NYC rent soars to all-time high — and it’s not done yet, analysts warn

Inman News

The median rent in Manhattan climbed to a new high of an astounding $4,175 per month, according to Douglas Elliman and Miller Samuel’s March 2023 New York City rental report

The median rent in Manhattan hit a new all-time high of an astounding $4,175 per month, according to Douglas Elliman and Miller Samuel’s March 2023 Manhattan, Brooklyn and Queens rental report. This marks the first time the borough’s rent has exceeded $4,150.

That means Manhattanites are spending $50,100 per year on rent, and would need to make a salary of $160,000 per year to afford such a sky-high rent bill, as well as be approved by the 40 times rent rule, whereby a tenant must make an annual salary that’s 40 times their monthly rent.

Meanwhile, the average rent exceeded the median, hitting a whopping $5,115 per month.

The city’s rental prices have experienced fluctuation in the wake of the COVID-19 pandemic, with rents tanking in 2020 as many renters opted to flee the crowds of the city. Then, after many residents returned and some who stayed moved into larger units because they could now afford to, prices started to climb again, and by late 2021, increased demand led to rent hikes.

As offices reopened and mortgage rates rose, rents kept on climbing. Median rent in Manhattan surpassed $4,000 for the first time ever in May 2022, and in July, the city’s average rent exceeded $5,000 for the first time in history.

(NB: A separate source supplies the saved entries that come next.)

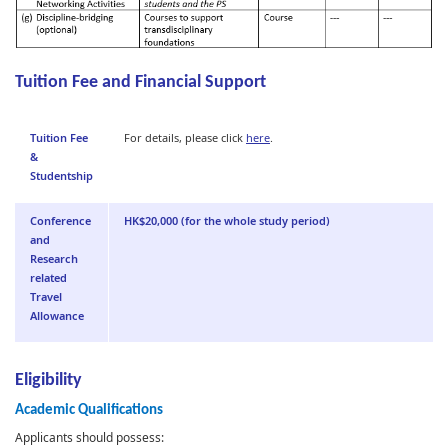
Tuition Fee and Financial Support
Tuition Fee
For details, please click
here
.
&
Studentship
Conference
HK$20,000 (for the whole study period)
and
Research
related
Travel
Allowance
Eligibility
Academic Qualifications
Applicants should possess: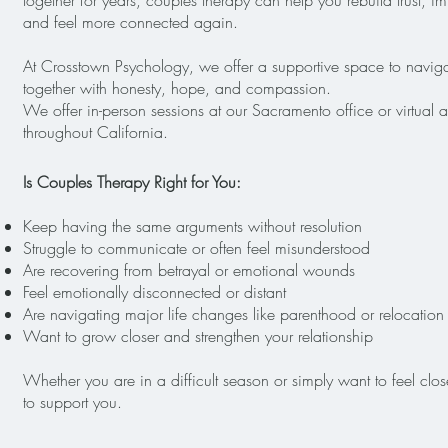
together for years, couples therapy can help you rebuild trust,
and feel more connected again.
At Crosstown Psychology, we offer a supportive space to navigat
together with honesty, hope, and compassion.
We offer in-person sessions at our Sacramento office or virtual 
throughout California.
Is Couples Therapy Right for You:
Keep having the same arguments without resolution
Struggle to communicate or often feel misunderstood
Are recovering from betrayal or emotional wounds
Feel emotionally disconnected or distant
Are navigating major life changes like parenthood or relocation
Want to grow closer and strengthen your relationship
Whether you are in a difficult season or simply want to feel clo
to support you.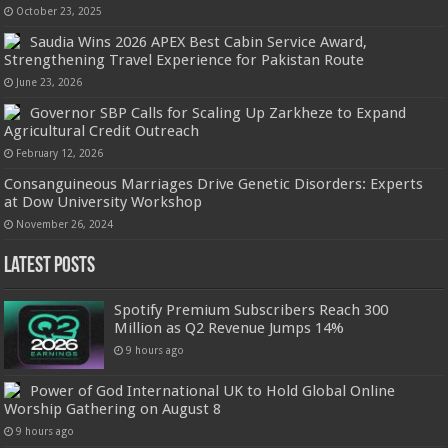
October 23, 2025
Saudia Wins 2026 APEX Best Cabin Service Award,
Strengthening Travel Experience for Pakistan Route
June 23, 2026
Governor SBP Calls for Scaling Up Zarkheze to Expand
Agricultural Credit Outreach
February 12, 2026
Consanguineous Marriages Drive Genetic Disorders: Experts
at Dow University Workshop
November 26, 2024
Latest Posts
Spotify Premium Subscribers Reach 300
Million as Q2 Revenue Jumps 14%
9 hours ago
Power of God International UK to Hold Global Online
Worship Gathering on August 8
9 hours ago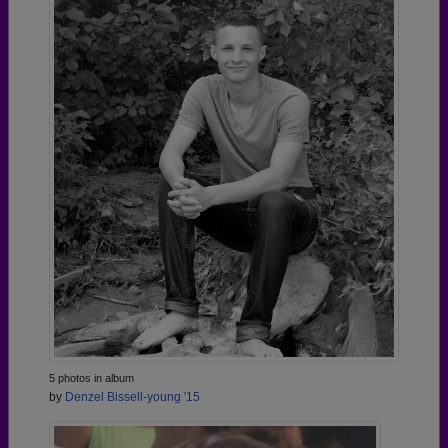
5 photos in album
by
Denzel Bissell-young '15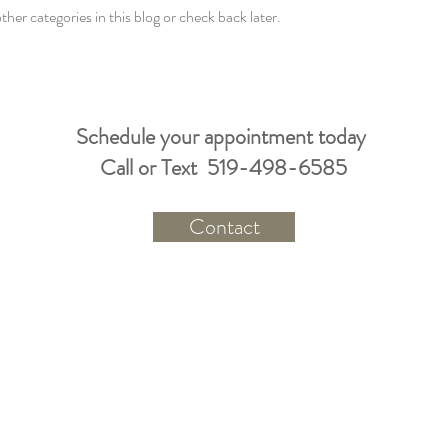
ther categories in this blog or check back later.
Schedule your appointment today
Call or Text 519-498-6585
Contact
A healthy body holds a healthy soul
and mind.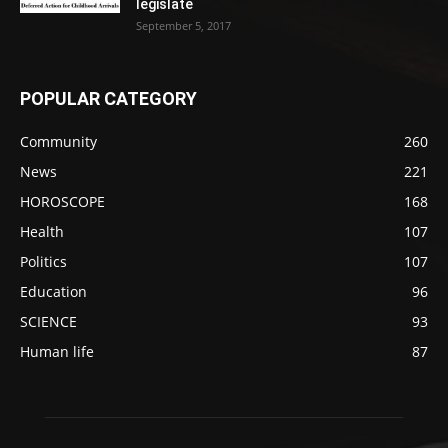
legislate
September 5, 2017
POPULAR CATEGORY
Community
260
News
221
HOROSCOPE
168
Health
107
Politics
107
Education
96
SCIENCE
93
Human life
87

Once unthinkable for the rental market, bidding wars ensued, with potential renters offering hundreds of dollars more than the rent’s asking price per month, or sometimes offering to pay a year’s worth of rent in advance.

The median rent for a Manhattan studio was $3,190 per month in March, and the median rent for a one-bedroom was $4,150 per month.

In the luxury sector, or the top 10 percent of all rentals above a threshold of $7,915, median rent hit $10,500, which was well below the October 2022 record of $13,000.

Climbing prices also have renters trying to hold onto their current rent prices for longer, Elliman’s report showed.

“The market share of two-year leases expanded to 56.3 percent, the highest level in 20 months, as tenants wanted to lock in rents with expectations of higher rental prices going forward,” the report stated.

As spring moves into summer, prices will also likely continue to rise, Jonathan Miller of Miller Samuel told The New York Post.

“New York City is entering its primary leasing season, so it is reasonable to expect additional upward price pressure before the market seasonally peaks in August,” Miller said.

The median price for rentals in Brooklyn was a bit more reasonable at $3,493 per month, as of March 2023, while the median rent was $3,300 per month in Northwest Queens.

Almost one-third of New Yorkers are looking to move away from the city in the next five years due to crime, housing costs and quality of schools, according to a Siena College Poll conducted in March.